Kevin: I really want to go with the prevailing wisdom that this award will go to Lemonade, which is easily the best set of the five nominees. But I don’t trust NARAS voters to fully embrace an album where the target audience was clearly black women. Beyoncé made an album that embodies the Black Lives Matter movement; generally speaking, those who don’t truly believe those lives do matter find themselves offended by that clarion call, as if because it doesn’t include other lives, it dismisses their value. Beyoncé embraced the urgency of #BLM and put it to music. It’s a stunning achievement. If NARAS voters acknowledge that, it will be their boldest pick in the history of this category. But a victory for Adele would be a lot more consistent with the history of this category.

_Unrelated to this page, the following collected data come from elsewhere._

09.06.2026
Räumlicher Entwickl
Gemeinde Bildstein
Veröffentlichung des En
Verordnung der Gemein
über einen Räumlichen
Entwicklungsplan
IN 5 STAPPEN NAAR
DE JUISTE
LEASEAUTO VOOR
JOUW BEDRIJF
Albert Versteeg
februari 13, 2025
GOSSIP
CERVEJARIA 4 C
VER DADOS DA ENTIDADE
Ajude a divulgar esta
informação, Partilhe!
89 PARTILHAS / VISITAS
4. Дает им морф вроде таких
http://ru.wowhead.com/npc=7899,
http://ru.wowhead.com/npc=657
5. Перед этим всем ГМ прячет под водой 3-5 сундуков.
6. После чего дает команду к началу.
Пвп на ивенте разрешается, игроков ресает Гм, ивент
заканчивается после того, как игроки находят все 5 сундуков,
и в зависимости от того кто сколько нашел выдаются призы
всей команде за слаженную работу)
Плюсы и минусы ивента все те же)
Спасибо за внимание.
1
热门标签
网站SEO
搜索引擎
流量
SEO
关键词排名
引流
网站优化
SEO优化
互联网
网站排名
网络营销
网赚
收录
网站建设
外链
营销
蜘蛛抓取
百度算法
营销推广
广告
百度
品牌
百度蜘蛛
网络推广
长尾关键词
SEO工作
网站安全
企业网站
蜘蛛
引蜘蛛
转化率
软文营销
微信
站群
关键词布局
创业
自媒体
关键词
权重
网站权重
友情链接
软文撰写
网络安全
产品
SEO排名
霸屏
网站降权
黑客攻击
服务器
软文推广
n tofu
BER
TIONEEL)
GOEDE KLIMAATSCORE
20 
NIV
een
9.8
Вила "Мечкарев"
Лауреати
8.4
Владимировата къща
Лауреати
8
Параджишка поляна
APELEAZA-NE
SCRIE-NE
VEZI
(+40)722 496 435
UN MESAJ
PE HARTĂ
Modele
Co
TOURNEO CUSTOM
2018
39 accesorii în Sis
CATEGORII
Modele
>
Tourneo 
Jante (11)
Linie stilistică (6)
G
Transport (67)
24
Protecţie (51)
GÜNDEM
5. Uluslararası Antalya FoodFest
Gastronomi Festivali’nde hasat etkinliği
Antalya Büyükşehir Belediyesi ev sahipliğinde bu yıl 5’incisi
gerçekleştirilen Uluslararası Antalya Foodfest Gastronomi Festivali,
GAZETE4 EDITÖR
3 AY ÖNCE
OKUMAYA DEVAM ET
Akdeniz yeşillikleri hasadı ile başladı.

Tara: With so many powerhouse albums stacked against each other, maybe NARAS will go the Herbie Hancock route and award the little known Simpson? That would be intriguing, but for its vision and cultural stamp, I’m with Lemonade.

Record of the Year

Will Win:

  • Adele, “Hello” – Jonathan, Kevin, Tara
  • Beyoncé, “Formation”
  • Lukas Graham, “7 Years”
  • Rihanna featuring Drake, “Work”
  • Twenty One Pilots, “Stressed Out”

Should Win:

  • Adele, “Hello”
  • Beyoncé, “Formation” – Kevin
  • Lukas Graham, “7 Years”
  • Rihanna featuring Drake, “Work” – Tara
  • Twenty One Pilots, “Stressed Out”

Jonathan: As much as I love Lemonade, “Formation” doesn’t work quite as well for me as a standalone single. That said, I don’t care for any of these five nominees. Adele’s far too big a star and far too big a Grammy darling to go home empty-handed, and the MOR pop of “Hello” should make this a fairly easy win for her… unless Beyoncé sweeps.

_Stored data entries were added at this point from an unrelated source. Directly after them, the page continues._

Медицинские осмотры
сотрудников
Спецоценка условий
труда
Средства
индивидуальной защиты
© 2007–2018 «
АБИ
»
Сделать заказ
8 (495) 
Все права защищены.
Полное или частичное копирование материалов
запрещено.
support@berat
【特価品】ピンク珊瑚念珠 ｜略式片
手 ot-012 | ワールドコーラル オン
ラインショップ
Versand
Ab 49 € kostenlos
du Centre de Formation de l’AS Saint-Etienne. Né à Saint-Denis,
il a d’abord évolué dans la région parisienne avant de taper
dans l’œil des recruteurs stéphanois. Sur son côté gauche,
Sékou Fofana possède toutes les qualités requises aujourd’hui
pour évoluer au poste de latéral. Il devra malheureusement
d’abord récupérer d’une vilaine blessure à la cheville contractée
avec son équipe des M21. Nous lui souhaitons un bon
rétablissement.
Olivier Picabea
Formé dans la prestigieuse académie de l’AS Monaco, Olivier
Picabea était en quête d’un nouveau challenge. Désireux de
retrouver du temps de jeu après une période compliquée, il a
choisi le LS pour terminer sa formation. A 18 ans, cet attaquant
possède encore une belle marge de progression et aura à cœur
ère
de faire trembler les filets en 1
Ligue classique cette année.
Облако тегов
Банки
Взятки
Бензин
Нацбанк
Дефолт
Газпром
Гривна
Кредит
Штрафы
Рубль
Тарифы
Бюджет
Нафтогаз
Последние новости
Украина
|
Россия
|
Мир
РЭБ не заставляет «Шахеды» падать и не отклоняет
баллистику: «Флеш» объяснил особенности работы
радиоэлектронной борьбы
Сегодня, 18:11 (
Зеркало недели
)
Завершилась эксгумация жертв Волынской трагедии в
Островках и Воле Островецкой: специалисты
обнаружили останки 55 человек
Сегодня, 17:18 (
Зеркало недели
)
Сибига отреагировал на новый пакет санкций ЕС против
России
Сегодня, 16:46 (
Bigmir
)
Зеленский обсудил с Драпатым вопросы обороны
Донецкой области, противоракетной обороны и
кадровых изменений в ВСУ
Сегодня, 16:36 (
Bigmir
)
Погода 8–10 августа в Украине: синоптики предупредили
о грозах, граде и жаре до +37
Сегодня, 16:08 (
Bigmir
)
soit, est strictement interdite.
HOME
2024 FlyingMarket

Kevin: “Hello” seems to fit in the tradition of winners in this category. NARAS voters have yet to reward a true urban record in this category, one that fuses R&B with hip-hop influences. They always nominate records like “Formation,” but they never win. Beyoncé’s call to arms would be a worthy end to this ignoble category trend, but I’m not betting on it.

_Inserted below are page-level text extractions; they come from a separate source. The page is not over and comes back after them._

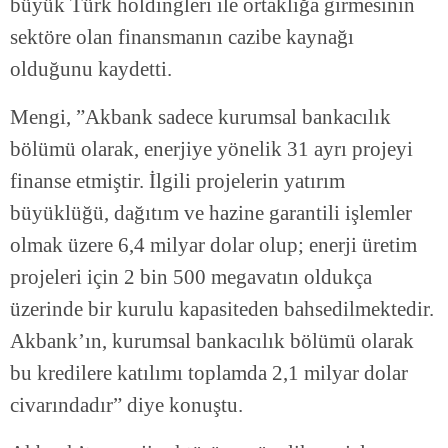
büyük Türk holdingleri ile ortaklığa girmesinin
sektöre olan finansmanın cazibe kaynağı
olduğunu kaydetti.
Mengi, ”Akbank sadece kurumsal bankacılık
bölümü olarak, enerjiye yönelik 31 ayrı projeyi
finanse etmiştir. İlgili projelerin yatırım
büyüklüğü, dağıtım ve hazine garantili işlemler
olmak üzere 6,4 milyar dolar olup; enerji üretim
projeleri için 2 bin 500 megavatın oldukça
üzerinde bir kurulu kapasiteden bahsedilmektedir.
Akbank’ın, kurumsal bankacılık bölümü olarak
bu kredilere katılımı toplamda 2,1 milyar dolar
civarındadır” diye konuştu.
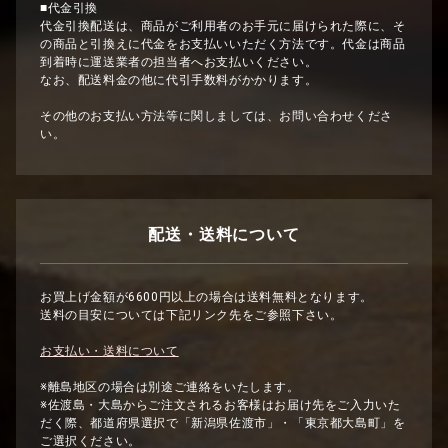
■代金引換
代金引換配送は、商品がご利用者のお手元に届けられた際に、そ
の商品と引換えに代金をお支払いいただく方法です。代金は商品
到着時に運送業者の担当者へお支払いください。
なお、配送料金の他に代引手数料がかかります。
その他のお支払い方法等に関しましては、お問い合わせくださ
い。
配送・送料について
お買上げ金額が6600円以上の場合は送料無料となります。
送料の目安については下記リンク先をご参照下さい。
お支払い・送料について
※離島地区の場合は別途ご連絡をいたします。
※佐渡島・大島からご注文されるお客様はお届け先をご入力いた
だく際、都道府県選択で「新潟県佐渡市」・「東京都大島町」を
ご選択ください。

Tara: “Hello” is Grammy bait. “Work,” I’ve always felt but still can’t quite articulate, is smarter than it reads and bolder than it sounds.

Song of the Year

Will Win:

  • “Formation” — Khalif Brown, Asheton Hogan, Beyoncé Knowles & Michael L. Williams II
  • “Hello” — Adele Adkins – Jonathan, Tara
  • “I Took a Pill In Ibiza” — Mike Posner
  • “Love Yourself” — Justin Bieber, Benjamin Levin & Ed Sheeran – Kevin
  • “7 Years” — Lukas Forchhammer, Stefan Forrest, Morten Pilegaard & Morten Ristorp

Should Win:

  • “Formation” — Khalif Brown, Asheton Hogan, Beyoncé Knowles & Michael L. Williams II – Tara
  • “Hello” — Adele Adkins
  • “I Took a Pill In Ibiza” — Mike Posner
  • “Love Yourself” — Justin Bieber, Benjamin Levin & Ed Sheeran – Kevin
  • “7 Years” — Lukas Forchhammer, Stefan Forrest, Morten Pilegaard & Morten Ristorp

Jonathan: I cannot abide the Mike Posner or Lukas Graham songs, and I’m still not sold on Bieber’s big-boy put-on. None of these songs impresses me from a composition standpoint, but that’s about par for this category. Unless NARAS’ bizarre infatuation with Ed Sheeran somehow figures into this race, it’s another Adele vs Beyoncé showdown that Adele seems more likely to take for having penned the song solo.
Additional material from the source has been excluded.